Hill's own Master Sgt. Christopher Hayes, section chief of fuels operation, played his part in one such test at McChord Air Force Base, Wash., as the C-17 Globemaster III was prepared for a certification flight more than two years ago. The C-17 flew from McChord to McGuire AFB, N.J., in December 2007, as the first transcontinental flight to test the blended fuel created by the Fischer-Tropsch process. The fuel currently being tested by the Air Force is a 50/50 blend of regular JP-8 and Hydro-treated Renewable Jet bio-fuel otherwise known as HRJ.
As Hayes points out, the technology to create the fuel has been around since World War II. Germany used the process for 25 percent of its automobile fuel and 9 percent of its war machines with fuel created from coal for its part of the war.
"Any carbon-based stock, such as coal, animal fats, garbage or a mass or solid can be used in the decades- and-decades-old Fischer-Tropsch process," Hayes said.
He noted the pending plans reported by the Air Force news sources of Tyson/Syntroleum to take animal fats from Tyson's operations and convert it in a Louisiana plant to make either HRJ fuel for jet aircraft or green diesel fuel.
Hayes, former McChord AFB section chief over distribution, talked about his section's part in the C-17 certification flight to make sure that the fuel trucks performed as called upon and the aeromatics -- the rubber seals and hoses -- to see if they were affected by the change in fuel.
"We spent about a week, receiving and blending and testing the fuel to make sure that we had the proper 50/50 blend. I also had a hand in directing the fuel trucks and servicing to the aircraft. Part of that servicing was testing the aeromatics of our vehicles. When we talk about aeromatics -- it's for example, do our rubber seals and our hoses keep it from leaking? Some fuels react well with certain types of rubber. ... The 50/50 blend we had no problem," he said.

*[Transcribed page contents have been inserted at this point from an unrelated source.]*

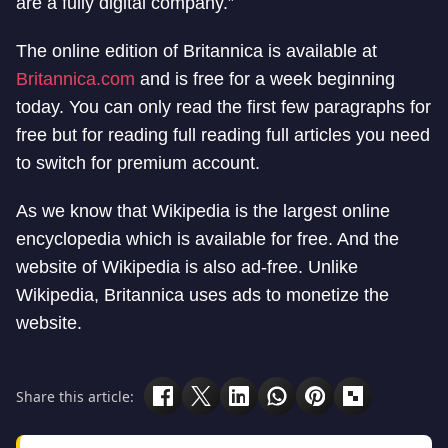
are a fully digital company.”
The online edition of Britannica is available at
Britannica.com
and is free for a week beginning
today. You can only read the first few paragraphs for
free but for reading full reading full articles you need
to switch for premium account.
As we know that Wikipedia is the largest online
encyclopedia which is available for free. And the
website of Wikipedia is also ad-free. Unlike
Wikipedia, Britannica uses ads to monetize the
website.
Share this article: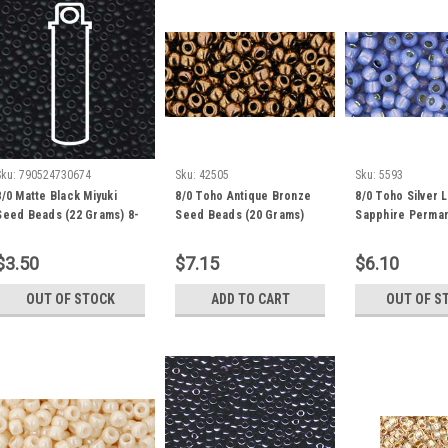
Sku:
790524730674
Sku:
42505
Sku:
5593
8/0 Matte Black Miyuki
8/0 Toho Antique Bronze
8/0 Toho Silver L
Seed Beads (22 Grams) 8-
Seed Beads (20 Grams)
Sapphire Perman
9401F
08-223
Seed Beads (20 
08-PF2123
$3.50
$7.15
$6.10
OUT OF STOCK
ADD TO CART
OUT OF S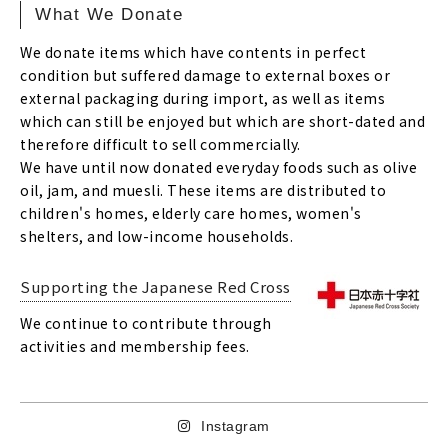
What We Donate
We donate items which have contents in perfect
condition but suffered damage to external boxes or
external packaging during import, as well as items
which can still be enjoyed but which are short-dated and
therefore difficult to sell commercially.
We have until now donated everyday foods such as olive
oil, jam, and muesli. These items are distributed to
children's homes, elderly care homes, women's
shelters, and low-income households.
Supporting the Japanese Red Cross
We continue to contribute through
activities and membership fees.
Instagram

The only changes made for the test were filter elements, and that was purely done as a safety precaution, Hayes said, as no signs in clogging or anything else seemed to present itself. A few adjustments had to be made for the process for the aircraft itself. "All testing that took place everything seemed to be on mark," he said. "It did reduce the emissions it put out while it was in the air."
"We mixed enough fuel for less than 15 flights," he said of the successful test.

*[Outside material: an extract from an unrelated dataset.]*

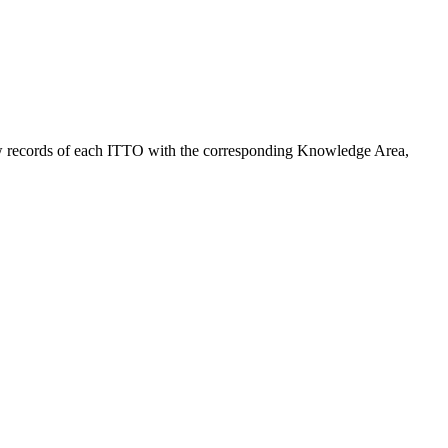
ng raw records of each ITTO with the corresponding Knowledge Area,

"Biodiesel has the potential to reduce the footprint for biocarbons as they continue to refine the process," Hayes said. Algae is also showing promise as a new biomass that can be converted into biofuels. He said they could grow it in an evaporative pond, or similar environment to the Great Salt Lake area and the costs could be minimal. "Any of those synthetic fuels (from animal fats, biomass or algae) are going to reduce the hydrocarbons put out into our atmosphere," he said. "They just need to refine the processes to get us to the point we're less dependent on traditional fuels."
"The Air Force has set a goal to have all its aircraft certified in the new synfuels by the end of this year," Hayes said..

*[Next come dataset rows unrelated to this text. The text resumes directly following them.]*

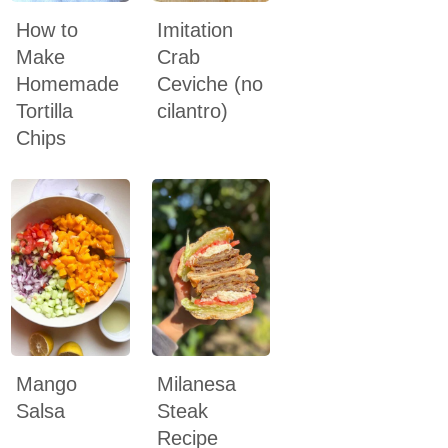
How to
Imitation
Make
Crab
Homemade
Ceviche (no
Tortilla
cilantro)
Chips
Mango
Milanesa
Salsa
Steak
Recipe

The field of fuel supply and distribution has grown tremendously in the 19 years Hayes has served in the Air Force. He compares it in some ways to the advancement made in computers and how as you buy one product another is being developed that will far surpass the current one.
Hayes said the youth coming into the Air Force are better prepared for the technical aspects of the fuels job than he was when he first signed on because of their experience with computers.
"Now I'm trying to take my experiences and knowledge over the last 19 years and train our younger troops to replace me and continue to carry on the fuel legacy because we are a very tight unit around the world," he said.